Mass-tag cellular barcoding
To minimize inter-sample staining variation, we applied mass-tag barcoding to fixed cells (Zunder et al., 2015). A 126-well barcoding scheme composed of unique combinations of four out of nine barcoding metals was used for this study; metals included palladium (105Pd, 106Pd, 108Pd, 110Pd, Fluidigm) conjugated to bromoacetamidobenzyl-EDTA (Dojindo) as well as indium (113In and 115In, Fluidigm), yttrium, rhodium, and bismuth (89Y, 103Rh, 209Bi, Sigma Aldrich) conjugated to maleimido-mono-amide-DOTA (Macrocyclics). The concentrations were adjusted to 20 nM (209Bi), 100 nM (105-110Pd, 115In, 89Y), 200 nM (113In), or 2 μM (103Rh). Cells were randomly distributed across two 96-well plates, and about 0.3 million cells per well were barcoded using a transient partial permeabilization protocol. Cells were washed once with 0.03% saponin in PBS (Sigma Aldrich) prior to incubation in 200 μl barcoding reagent for 30 min at room temperature. Cells were then washed four times with cell staining medium (CSM, PBS with 0.3% saponin, 0,5% bovine serum albumin (Sigma Aldrich) supplemented with 2 mM EDTA (StemCell Technologies, Inc.) and pooled for antibody staining. Two 126-well barcoding plates, with a set of standard samples on each plate, were used for antibody staining with the tumor cell-centric and the immune cell-centric panels (Tables S3 and S4, respectively).
Antibodies and antibody labeling
All antibodies and corresponding clone, provider, and metal tag are listed in Tables S3 and S4. Target specificity of the antibodies was confirmed in our laboratory. Antibodies were obtained in carrier/protein-free buffer or were purified using the Magne Protein A or G Beads (Promega) according to manufacturer’s instructions. Metal-labeled antibodies were prepared using the Maxpar X8 Multimetal Labeling Kit (Fluidigm) according to manufacturer’s instructions.
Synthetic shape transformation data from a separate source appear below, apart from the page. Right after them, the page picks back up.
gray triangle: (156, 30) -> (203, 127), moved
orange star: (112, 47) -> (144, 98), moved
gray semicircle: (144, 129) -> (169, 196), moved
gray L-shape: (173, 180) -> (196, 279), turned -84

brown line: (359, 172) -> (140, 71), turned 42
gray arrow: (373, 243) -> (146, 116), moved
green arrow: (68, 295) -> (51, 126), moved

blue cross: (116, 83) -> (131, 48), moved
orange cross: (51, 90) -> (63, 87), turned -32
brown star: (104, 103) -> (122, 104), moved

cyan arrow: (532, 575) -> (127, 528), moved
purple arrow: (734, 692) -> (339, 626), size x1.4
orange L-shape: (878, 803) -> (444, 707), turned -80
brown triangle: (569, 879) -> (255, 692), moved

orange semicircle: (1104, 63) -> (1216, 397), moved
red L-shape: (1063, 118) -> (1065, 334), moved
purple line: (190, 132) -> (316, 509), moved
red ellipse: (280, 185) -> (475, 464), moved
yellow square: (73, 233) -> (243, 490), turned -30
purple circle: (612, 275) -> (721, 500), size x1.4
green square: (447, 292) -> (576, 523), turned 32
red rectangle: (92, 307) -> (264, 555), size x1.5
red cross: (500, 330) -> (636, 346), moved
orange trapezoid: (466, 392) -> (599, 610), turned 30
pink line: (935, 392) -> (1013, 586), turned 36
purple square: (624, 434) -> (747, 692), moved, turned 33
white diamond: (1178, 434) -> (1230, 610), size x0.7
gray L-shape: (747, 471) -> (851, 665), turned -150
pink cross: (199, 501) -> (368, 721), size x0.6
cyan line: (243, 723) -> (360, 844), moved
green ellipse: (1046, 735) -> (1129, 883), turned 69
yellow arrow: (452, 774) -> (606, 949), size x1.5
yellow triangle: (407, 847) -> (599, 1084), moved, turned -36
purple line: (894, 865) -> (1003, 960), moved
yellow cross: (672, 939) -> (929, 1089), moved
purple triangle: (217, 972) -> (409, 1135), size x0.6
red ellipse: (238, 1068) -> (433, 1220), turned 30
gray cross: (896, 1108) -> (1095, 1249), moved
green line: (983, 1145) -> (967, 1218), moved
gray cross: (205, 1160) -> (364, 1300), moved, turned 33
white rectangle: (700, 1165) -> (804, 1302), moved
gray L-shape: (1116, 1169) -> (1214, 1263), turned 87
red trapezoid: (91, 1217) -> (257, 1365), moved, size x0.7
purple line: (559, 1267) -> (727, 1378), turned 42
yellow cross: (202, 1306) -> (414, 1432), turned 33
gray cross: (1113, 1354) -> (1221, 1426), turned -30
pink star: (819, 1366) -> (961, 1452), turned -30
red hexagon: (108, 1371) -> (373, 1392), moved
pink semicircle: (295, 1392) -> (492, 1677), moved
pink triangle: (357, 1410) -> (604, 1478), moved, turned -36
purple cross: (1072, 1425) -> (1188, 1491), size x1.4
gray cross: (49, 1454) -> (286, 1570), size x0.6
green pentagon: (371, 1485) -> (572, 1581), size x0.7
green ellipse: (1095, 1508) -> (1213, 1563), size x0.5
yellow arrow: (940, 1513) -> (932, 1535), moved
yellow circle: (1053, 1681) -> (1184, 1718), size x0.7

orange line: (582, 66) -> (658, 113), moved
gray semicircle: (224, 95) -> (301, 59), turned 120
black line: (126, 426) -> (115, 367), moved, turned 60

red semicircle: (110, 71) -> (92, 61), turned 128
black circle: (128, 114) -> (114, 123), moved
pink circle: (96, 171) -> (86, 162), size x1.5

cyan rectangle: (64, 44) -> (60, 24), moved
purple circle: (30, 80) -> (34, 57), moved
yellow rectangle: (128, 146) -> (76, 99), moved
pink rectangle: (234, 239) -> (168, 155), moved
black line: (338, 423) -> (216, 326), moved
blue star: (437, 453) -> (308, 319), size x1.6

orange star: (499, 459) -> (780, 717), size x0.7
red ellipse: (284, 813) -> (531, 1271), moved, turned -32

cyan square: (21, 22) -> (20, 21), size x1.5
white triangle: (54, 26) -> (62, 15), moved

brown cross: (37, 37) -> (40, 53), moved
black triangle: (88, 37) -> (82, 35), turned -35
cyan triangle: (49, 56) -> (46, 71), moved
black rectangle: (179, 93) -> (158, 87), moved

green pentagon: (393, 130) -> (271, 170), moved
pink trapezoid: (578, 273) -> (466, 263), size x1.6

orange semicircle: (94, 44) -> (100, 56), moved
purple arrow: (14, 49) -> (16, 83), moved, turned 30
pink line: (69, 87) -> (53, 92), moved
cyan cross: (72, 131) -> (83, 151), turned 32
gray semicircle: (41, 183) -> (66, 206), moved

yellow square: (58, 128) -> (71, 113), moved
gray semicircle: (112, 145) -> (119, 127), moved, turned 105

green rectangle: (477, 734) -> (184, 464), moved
After conjugation, the protein concentration was determined using a Nanodrop (Thermo Scientific), and the metal-labeled antibodies were diluted in Antibody Stabilizer PBS (Candor Bioscience) to a concentration of 200 or 300 μg/ml for long-term storage at 4°C. Optimal concentrations for antibodies were determined by titration, and antibodies were managed using the cloud-based platform AirLab as previously described (Catena et al., 2016).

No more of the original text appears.